Альбом Кендрика Ламара «good kid, m.A.A.d city» вышел в 2012 году, и для понимания значения этой записи нужно вспомнить контекст: из десяти главных рэп-хитов того года два записал Flo Rida, на двух других пела Ники Минаж, а возглавлял этот безобразный хит-парад певец Псай со своим «Gangnam Style». Казалось, рэп катится в бездну, и никаких поэтических новинок, кроме очередной песни о бриллиантах, мерседесах и перестрелках никто не ждал.

Ламар выбрал принципиально другой путь: он не побоялся петь о том, как его избили и обворовали, не постеснялся сказать, что и рэперы могут перебрать с алкоголем до тошноты или потерять голову в случайных связях и подцепить венерическое заболевание. Но главное — он не стесняется того, что ему не чужда рефлексия, сомнения и борьба с внутренними демонами. Вместо романтизации жизни опасных кварталов он осмелился говорить о её обратной стороне и, вероятно, многим открыл глаза на то, что жизнь «парня с района» — это не совсем то, что показали в фильме «Не грози Южному централу, попивая сок у себя в квартале».
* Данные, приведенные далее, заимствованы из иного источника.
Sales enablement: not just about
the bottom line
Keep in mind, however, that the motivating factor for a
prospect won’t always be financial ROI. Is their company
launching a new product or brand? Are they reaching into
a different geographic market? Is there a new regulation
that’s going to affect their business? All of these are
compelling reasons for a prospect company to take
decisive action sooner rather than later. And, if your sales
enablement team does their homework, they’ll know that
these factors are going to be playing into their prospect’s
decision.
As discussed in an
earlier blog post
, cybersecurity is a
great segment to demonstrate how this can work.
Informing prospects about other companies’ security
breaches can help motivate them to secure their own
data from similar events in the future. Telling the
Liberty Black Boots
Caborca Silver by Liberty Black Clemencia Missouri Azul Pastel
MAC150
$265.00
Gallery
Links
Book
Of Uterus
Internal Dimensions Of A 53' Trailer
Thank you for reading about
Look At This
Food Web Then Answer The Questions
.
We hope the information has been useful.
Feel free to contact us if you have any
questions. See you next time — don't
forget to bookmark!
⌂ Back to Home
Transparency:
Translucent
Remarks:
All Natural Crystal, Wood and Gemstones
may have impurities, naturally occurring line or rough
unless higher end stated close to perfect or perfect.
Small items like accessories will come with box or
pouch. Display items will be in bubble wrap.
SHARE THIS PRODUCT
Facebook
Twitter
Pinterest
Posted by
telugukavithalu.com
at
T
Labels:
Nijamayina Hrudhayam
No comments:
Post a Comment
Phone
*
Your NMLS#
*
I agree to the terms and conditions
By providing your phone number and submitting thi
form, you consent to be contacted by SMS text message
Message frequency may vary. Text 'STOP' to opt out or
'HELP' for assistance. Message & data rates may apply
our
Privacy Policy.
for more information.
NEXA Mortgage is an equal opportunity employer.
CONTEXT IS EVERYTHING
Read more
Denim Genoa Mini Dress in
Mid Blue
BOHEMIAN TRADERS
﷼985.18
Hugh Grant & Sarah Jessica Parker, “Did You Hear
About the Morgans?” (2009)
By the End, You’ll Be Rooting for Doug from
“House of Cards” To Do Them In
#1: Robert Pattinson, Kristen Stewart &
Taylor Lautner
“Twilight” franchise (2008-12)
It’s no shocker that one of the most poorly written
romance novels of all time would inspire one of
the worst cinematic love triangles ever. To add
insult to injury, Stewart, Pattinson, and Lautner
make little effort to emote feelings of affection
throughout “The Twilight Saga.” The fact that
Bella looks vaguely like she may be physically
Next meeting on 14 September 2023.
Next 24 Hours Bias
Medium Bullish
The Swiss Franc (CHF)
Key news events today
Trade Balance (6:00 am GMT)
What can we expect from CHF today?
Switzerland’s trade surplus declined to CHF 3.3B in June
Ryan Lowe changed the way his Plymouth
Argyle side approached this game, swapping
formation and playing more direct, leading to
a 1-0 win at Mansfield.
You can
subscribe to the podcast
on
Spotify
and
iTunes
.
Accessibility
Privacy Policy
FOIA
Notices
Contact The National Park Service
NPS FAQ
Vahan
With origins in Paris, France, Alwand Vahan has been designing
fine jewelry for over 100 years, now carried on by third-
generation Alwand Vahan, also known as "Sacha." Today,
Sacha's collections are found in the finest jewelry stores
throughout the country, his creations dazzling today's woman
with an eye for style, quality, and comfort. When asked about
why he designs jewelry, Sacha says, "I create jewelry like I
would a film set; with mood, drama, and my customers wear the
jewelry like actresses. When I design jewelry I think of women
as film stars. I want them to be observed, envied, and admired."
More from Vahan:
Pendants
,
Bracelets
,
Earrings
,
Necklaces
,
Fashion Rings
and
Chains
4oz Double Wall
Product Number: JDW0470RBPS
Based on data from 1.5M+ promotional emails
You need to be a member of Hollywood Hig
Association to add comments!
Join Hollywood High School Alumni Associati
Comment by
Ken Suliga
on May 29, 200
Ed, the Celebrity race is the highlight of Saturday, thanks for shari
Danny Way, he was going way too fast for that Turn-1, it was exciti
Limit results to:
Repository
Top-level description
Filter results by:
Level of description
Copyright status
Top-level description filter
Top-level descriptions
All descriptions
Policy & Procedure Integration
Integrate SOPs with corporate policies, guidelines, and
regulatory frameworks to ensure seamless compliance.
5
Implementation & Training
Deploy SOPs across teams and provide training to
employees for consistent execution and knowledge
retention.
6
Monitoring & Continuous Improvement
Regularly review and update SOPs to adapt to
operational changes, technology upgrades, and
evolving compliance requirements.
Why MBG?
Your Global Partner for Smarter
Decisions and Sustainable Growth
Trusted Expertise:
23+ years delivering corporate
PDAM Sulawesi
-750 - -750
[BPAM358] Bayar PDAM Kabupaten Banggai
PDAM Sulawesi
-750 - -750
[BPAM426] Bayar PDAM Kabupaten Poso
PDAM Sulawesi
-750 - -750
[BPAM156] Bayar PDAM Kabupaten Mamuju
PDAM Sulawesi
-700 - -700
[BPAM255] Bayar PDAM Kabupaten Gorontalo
Рэпер обещал выпустить свой второй долгожданный альбом до конца этого года, в честь чего мы решили собрать его рассказы и мысли о жизни в чёрном квартале Комптона, уличном насилии и том, почему гангстерские разборки — это не так круто, как кажется.

 

Особое мнение: Кендрик Ламар об уличном насилии и гангстерских разборках. Изображение № 1.

 

   

Кендрик Ламар

рэп-исполнитель

   

В

десятом классе я провалил физкультуру. Я отлично играл в баскетбол, у меня не было проблем со спортом; я просто не хотел переодеваться в спортивную форму. Мне пришлось отрабатывать упущенное в летней школе. Я должен был ходить на занятия всё лето. Это было в то время, когда вражда между моим районом и соседним была особенно напряжённой и сильной. Мы ненавидели ходить в летнюю школу. Мы знали, что нам нужно будет возвращаться домой вечером, а война всегда вспыхивала летними вечерами. Именно в это время гангстеры стреляют из машин. 

Я много думаю об уличном насилии и хип-хоп-культуре. Я понимаю артистов, которые хотят рассказать о своём происхождении, о своём опыте, о повседневной жизни в их родном городе. Но об этом насилии и столкновениях уличных группировок говорят так часто, что истории теряют связь с реальностью, перестают быть историями о настоящих людях и их страданиях. И я осуждаю артистов, которые педалируют эту тему только для того, чтобы продать побольше альбомов.

Я не понаслышке знаю, что такое уличное насилие. У моей мамы 14 братьев и сестёр, у папы — десять. Они познакомились в Чикаго и переехали в Комптон в 1984 году. Со временем они перетянули туда всех моих дядей, тёть, двоюродных братьев и сестёр. В начале 1990-х мы все жили в единственных двух чёрных кварталах в Комптоне. Наша семья была районом. Так что в детстве я видел всё — вечеринки, алкоголь, наркотики, насилие. Но меня это не задевало, я же не знал, что это не часть жизни, что бывает по-другому. При этом мы праздновали мой день рождения и Рождество, у нас были семейные праздники, у меня было настоящее детство. Поэтому я мог о чём-то мечтать. Это и отличало меня от моих друзей — я не зацикливался на окружающей реальности. Я всегда мечтал сделать что-то другое, найти свой путь, уехать куда-нибудь. 

   

 

Когда думаешь о Комптоне, даже сегодня, в голову приходит один негатив. Поэтому цель моего первого альбома была в том, чтобы создать что-то новое, оригинальное, а не очередной альбом о крутых гангстерских разборках.

   

 

Люди привыкли к тому, что музыка оправдывает уличную культуру, хотя правильнее будет сказать «превозносит». Никто не вам не рассказывает, почему эти пацаны ведут себя так, почему они так живут. Весь мир малюет их как преступников, а ведь в глубине души они хорошие ребята. У них добрые сердца. Но когда они родились — в 1980-х — некому было их направить, у них не было примеров для подражания. Отцы в тюрьмах, мамы на наркотиках. Я вырос в полной семье и понимал, что мне очень повезло. У меня было больше надежд и понимания того, что происходит, чем у моих пацанов. Моя семья дала мне уверенность в себе. 

Это пришло со временем, после многих потерь. Я терял друзей, терял психическую устойчивость, терял контроль над собой. Невозможно рационально думать, когда ты думаешь, что ты не сможешь ничего достичь, а со мной это происходило часто, когда я был подростком. В 17, 18, 19 лет мало кто заботится о том, что происходит вокруг и что чувствуют окружающие.